▶ _Problem statement_: The records below are split into lines. How many of those lines contain the string "within"? Reply with the number only.

[Collected data]
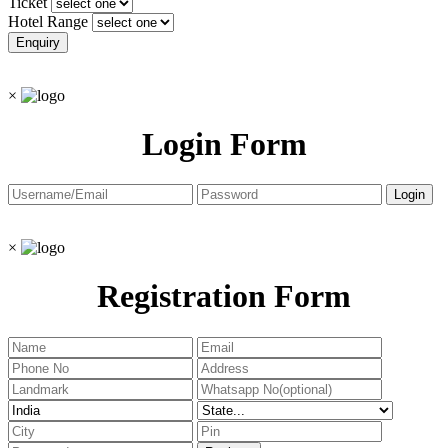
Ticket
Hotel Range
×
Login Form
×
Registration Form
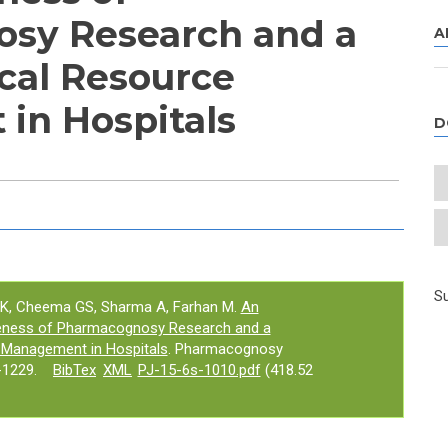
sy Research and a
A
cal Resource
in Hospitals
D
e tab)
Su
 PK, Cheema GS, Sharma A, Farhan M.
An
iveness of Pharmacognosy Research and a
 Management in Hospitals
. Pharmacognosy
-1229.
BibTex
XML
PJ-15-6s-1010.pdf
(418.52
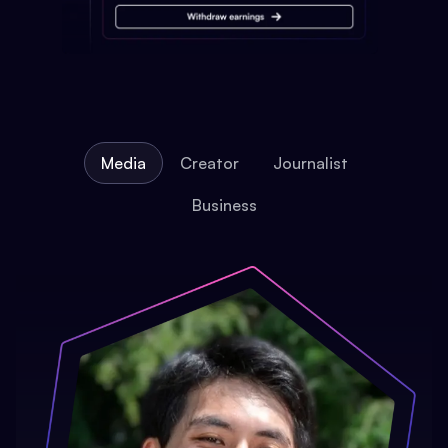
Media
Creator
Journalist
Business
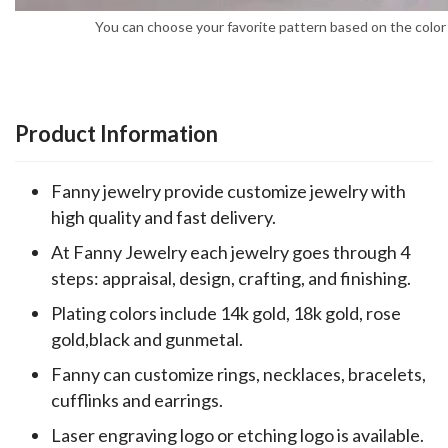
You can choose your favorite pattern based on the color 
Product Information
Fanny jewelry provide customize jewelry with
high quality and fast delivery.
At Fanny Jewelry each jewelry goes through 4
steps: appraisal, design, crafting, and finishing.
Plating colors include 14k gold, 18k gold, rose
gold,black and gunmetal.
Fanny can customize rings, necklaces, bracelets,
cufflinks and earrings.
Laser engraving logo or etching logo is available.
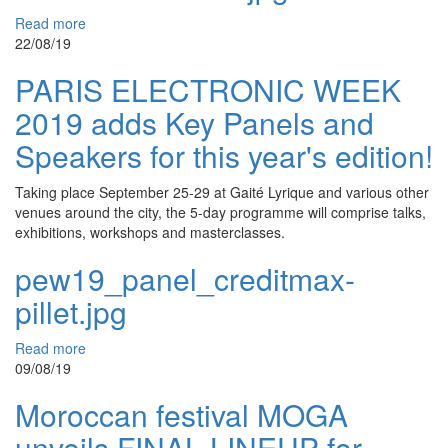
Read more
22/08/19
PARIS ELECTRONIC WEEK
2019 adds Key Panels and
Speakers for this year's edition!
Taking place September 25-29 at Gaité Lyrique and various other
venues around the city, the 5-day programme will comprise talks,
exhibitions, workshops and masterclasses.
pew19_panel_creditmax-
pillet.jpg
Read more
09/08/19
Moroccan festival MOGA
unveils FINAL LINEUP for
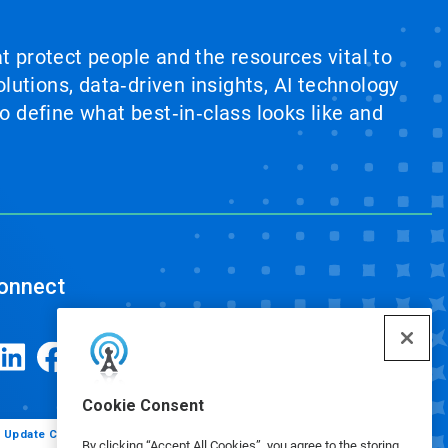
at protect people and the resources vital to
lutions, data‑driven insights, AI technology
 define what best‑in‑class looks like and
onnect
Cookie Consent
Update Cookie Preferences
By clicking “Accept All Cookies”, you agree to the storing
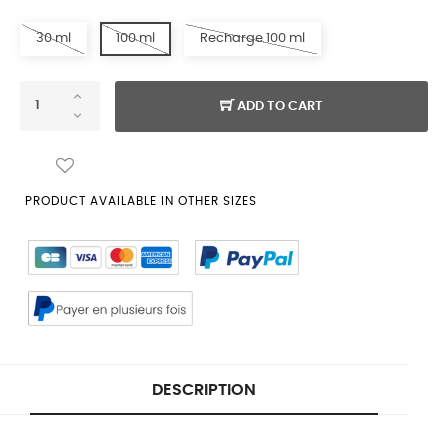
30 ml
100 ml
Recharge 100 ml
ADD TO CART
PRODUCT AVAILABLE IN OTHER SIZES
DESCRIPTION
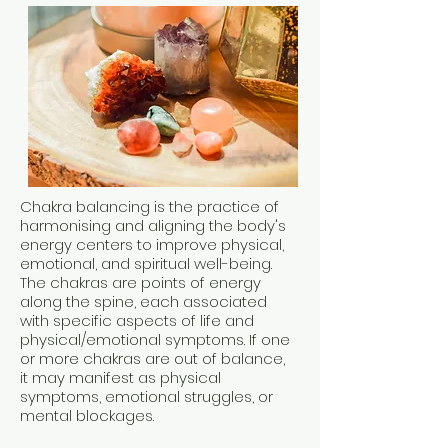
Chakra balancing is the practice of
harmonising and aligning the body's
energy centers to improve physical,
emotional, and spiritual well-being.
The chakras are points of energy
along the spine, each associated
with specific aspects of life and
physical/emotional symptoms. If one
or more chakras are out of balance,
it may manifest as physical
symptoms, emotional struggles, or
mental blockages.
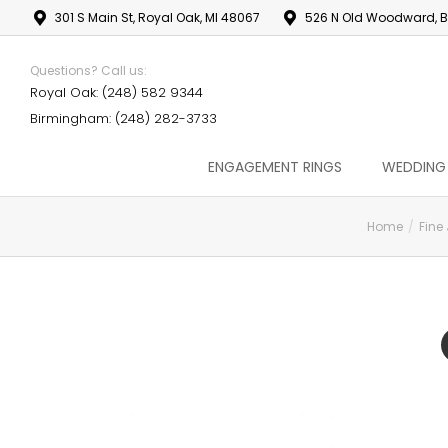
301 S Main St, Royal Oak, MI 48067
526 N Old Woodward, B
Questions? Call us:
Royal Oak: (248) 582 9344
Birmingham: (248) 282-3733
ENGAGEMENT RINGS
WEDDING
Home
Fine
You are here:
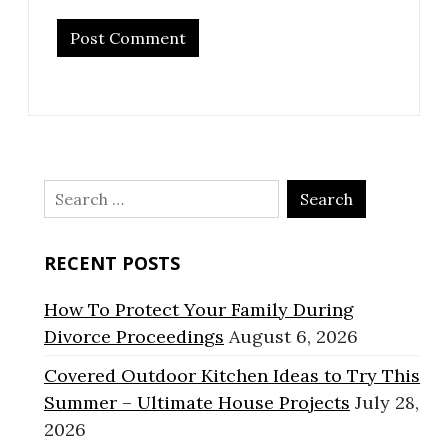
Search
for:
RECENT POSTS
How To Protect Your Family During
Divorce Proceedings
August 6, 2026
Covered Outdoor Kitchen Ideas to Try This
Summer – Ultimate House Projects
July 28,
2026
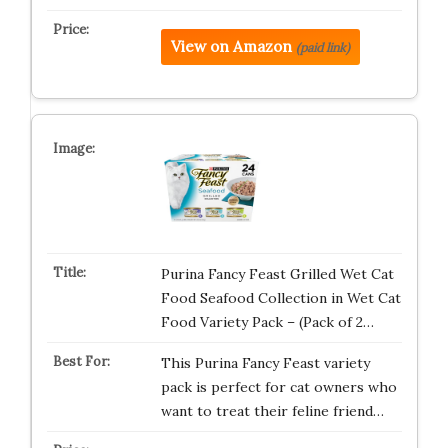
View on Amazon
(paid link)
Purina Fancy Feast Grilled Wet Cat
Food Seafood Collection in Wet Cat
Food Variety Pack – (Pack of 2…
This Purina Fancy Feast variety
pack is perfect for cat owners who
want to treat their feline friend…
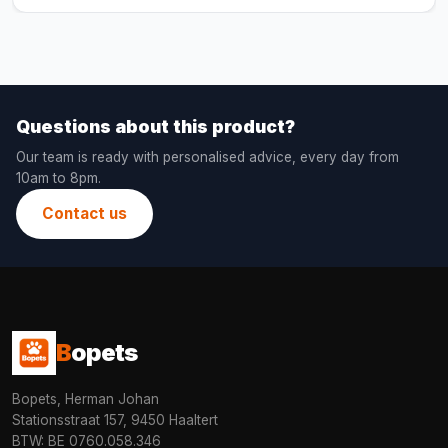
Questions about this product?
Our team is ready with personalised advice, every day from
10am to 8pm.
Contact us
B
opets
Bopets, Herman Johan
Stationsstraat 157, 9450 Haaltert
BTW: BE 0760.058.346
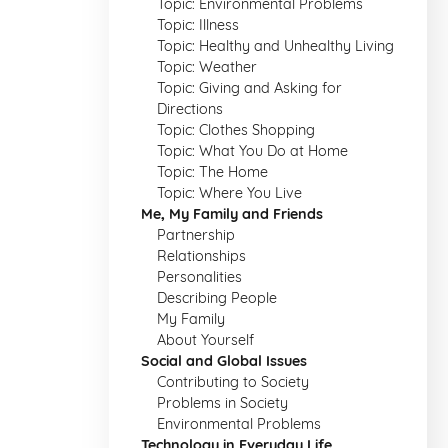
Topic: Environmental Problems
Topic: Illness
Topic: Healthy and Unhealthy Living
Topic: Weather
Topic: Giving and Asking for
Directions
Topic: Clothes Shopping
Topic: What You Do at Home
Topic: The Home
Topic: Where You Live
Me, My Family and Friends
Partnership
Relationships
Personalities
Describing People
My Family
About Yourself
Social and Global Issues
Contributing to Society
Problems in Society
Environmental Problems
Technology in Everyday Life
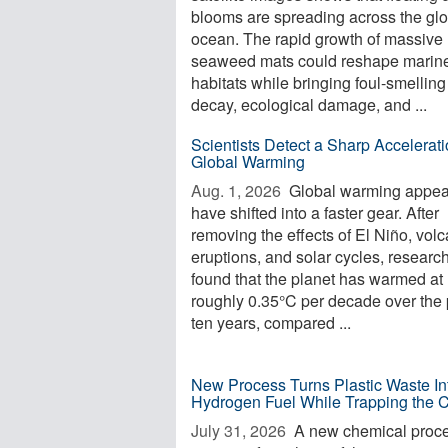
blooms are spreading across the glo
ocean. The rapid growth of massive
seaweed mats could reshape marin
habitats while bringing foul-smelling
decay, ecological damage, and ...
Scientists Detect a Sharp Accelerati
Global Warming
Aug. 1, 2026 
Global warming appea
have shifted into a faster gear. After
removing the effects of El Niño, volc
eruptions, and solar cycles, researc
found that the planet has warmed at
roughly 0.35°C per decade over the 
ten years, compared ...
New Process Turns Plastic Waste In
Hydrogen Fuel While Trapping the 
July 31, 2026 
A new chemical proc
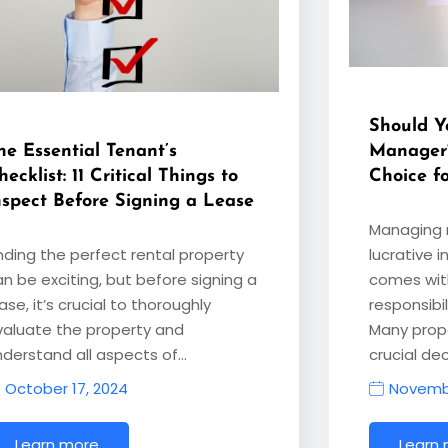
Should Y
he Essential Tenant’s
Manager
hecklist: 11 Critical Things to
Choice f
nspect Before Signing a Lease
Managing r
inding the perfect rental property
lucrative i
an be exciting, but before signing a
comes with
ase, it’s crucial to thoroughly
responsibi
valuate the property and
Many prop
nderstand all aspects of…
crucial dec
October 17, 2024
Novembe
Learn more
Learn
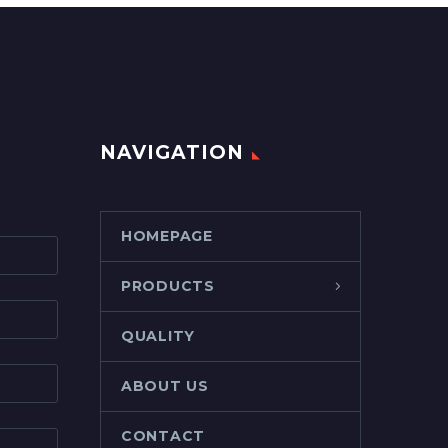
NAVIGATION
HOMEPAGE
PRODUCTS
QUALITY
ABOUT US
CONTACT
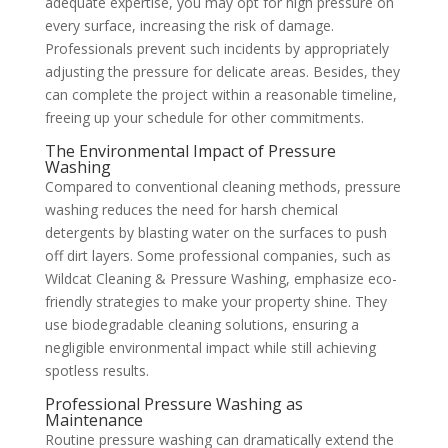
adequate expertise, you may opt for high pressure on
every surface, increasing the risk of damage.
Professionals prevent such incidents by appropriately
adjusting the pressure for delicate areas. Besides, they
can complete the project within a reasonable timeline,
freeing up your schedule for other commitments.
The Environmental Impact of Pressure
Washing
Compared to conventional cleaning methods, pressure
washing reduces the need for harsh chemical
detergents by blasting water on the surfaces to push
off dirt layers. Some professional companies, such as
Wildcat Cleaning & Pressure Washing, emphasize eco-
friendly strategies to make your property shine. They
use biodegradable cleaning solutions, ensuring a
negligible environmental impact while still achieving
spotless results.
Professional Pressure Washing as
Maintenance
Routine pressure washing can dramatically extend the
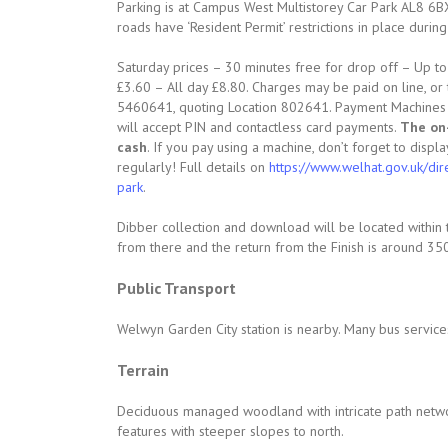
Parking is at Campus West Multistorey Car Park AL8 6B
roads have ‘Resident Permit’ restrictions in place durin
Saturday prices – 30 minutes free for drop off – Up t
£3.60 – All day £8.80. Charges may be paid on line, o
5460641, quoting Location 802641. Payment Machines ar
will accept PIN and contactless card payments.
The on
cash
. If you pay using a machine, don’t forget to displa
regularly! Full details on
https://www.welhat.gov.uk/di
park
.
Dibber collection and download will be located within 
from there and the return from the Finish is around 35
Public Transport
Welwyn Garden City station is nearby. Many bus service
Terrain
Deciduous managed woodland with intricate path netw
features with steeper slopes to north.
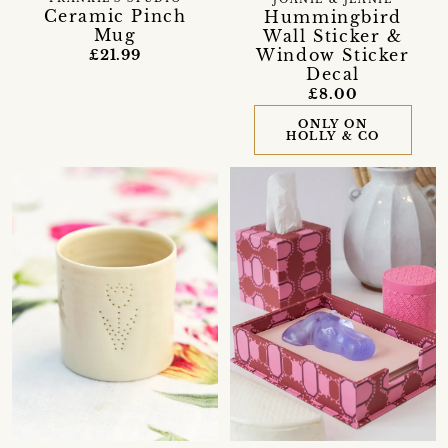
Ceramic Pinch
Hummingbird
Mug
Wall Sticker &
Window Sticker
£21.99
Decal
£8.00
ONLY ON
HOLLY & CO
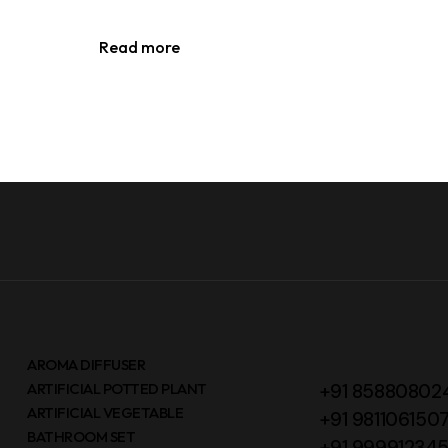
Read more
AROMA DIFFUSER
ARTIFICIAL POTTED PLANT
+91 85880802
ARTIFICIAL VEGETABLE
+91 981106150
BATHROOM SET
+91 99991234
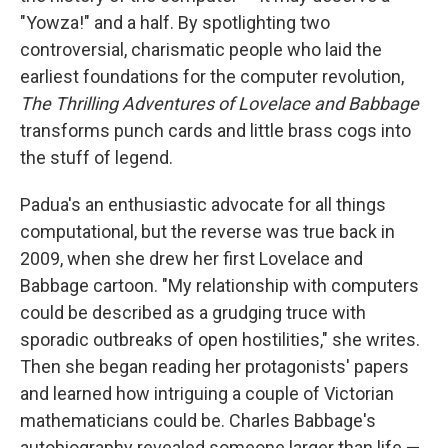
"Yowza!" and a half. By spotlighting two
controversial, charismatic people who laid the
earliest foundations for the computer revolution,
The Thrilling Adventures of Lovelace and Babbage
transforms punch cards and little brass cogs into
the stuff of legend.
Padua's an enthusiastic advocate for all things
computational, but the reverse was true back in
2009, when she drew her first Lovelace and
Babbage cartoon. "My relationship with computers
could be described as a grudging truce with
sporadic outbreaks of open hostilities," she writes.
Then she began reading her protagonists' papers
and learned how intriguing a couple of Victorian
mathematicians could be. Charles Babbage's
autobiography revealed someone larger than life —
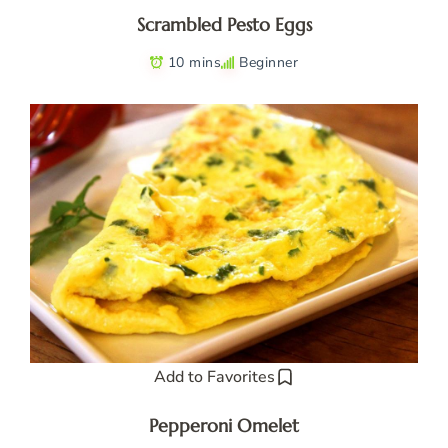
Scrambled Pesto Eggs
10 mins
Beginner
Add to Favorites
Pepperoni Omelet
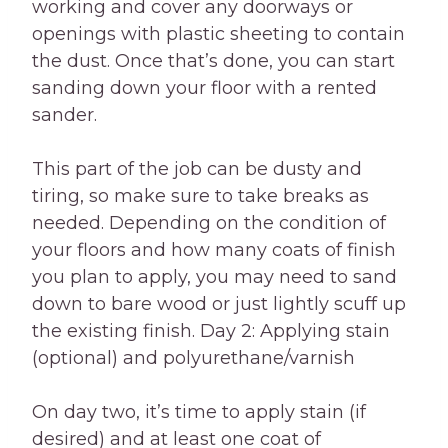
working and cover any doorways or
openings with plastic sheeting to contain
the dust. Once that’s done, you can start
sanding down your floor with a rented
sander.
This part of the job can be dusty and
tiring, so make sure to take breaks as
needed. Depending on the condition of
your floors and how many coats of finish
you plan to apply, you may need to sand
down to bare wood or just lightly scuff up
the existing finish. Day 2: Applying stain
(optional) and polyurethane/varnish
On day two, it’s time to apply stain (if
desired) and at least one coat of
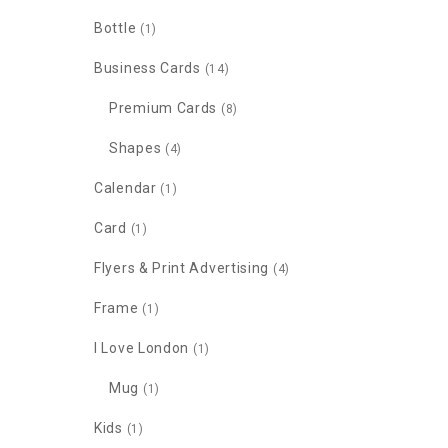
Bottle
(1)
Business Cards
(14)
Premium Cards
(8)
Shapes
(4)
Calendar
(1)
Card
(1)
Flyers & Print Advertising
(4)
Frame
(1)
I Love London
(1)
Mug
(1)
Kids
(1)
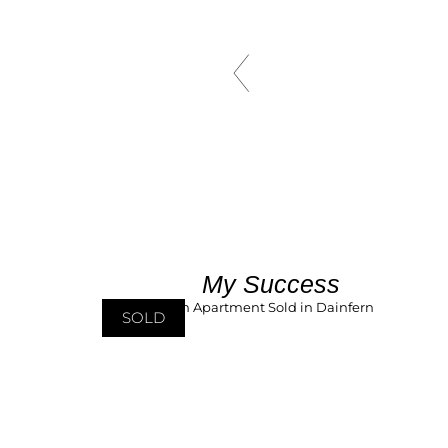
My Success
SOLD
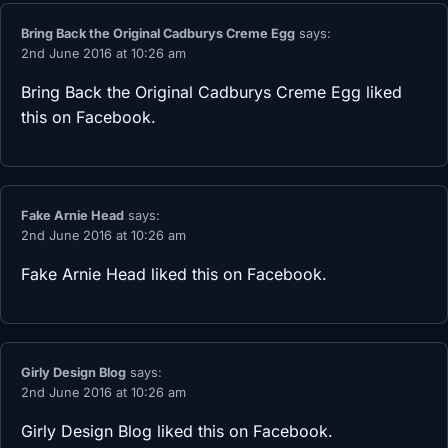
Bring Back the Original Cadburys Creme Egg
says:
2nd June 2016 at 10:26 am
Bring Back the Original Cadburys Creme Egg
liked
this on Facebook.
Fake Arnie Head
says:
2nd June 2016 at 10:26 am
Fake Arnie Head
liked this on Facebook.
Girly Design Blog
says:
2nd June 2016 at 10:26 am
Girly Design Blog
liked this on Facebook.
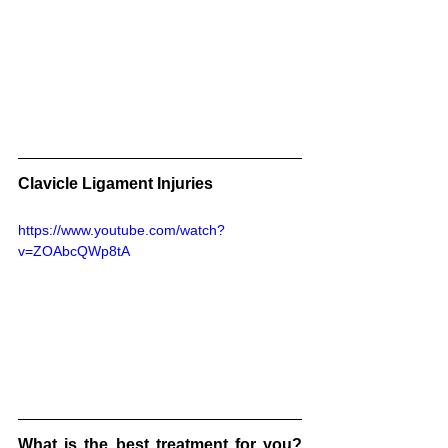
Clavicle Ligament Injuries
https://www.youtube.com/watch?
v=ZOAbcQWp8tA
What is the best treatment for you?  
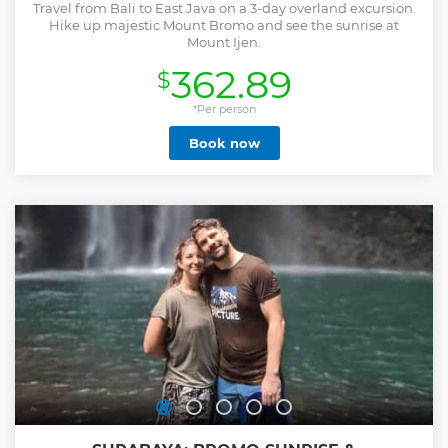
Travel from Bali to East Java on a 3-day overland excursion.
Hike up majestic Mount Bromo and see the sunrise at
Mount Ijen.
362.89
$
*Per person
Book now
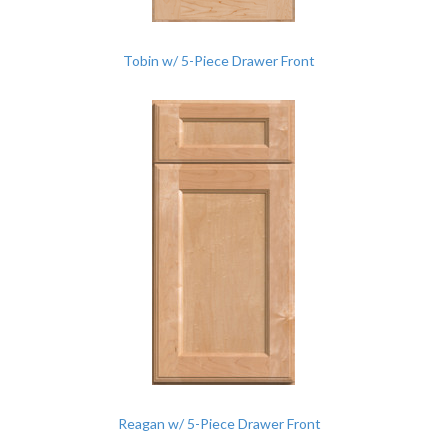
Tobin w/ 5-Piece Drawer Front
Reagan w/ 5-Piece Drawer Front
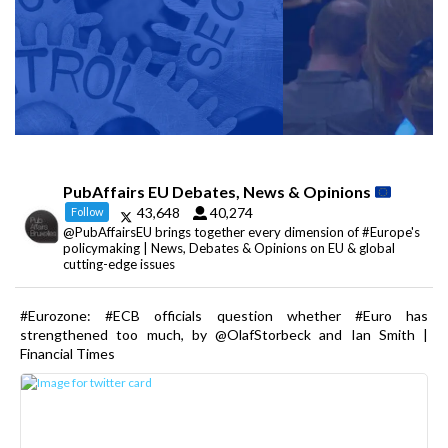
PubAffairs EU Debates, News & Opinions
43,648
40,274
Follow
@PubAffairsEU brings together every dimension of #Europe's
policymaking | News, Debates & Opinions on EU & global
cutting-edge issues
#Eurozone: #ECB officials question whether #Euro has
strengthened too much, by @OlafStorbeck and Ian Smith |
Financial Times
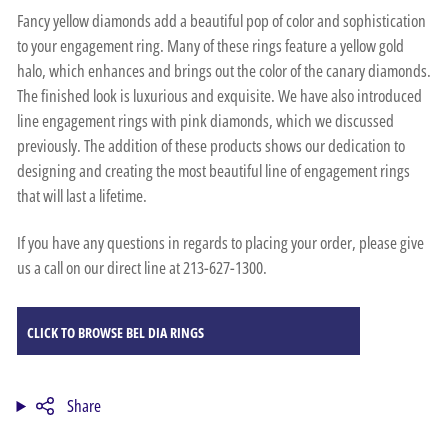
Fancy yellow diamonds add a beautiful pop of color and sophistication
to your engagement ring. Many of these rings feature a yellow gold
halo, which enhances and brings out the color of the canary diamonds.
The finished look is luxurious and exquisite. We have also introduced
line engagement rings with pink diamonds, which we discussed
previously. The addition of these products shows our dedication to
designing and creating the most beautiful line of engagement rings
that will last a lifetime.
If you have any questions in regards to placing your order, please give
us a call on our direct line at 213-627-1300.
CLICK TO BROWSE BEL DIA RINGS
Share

▶ _Task output_: 2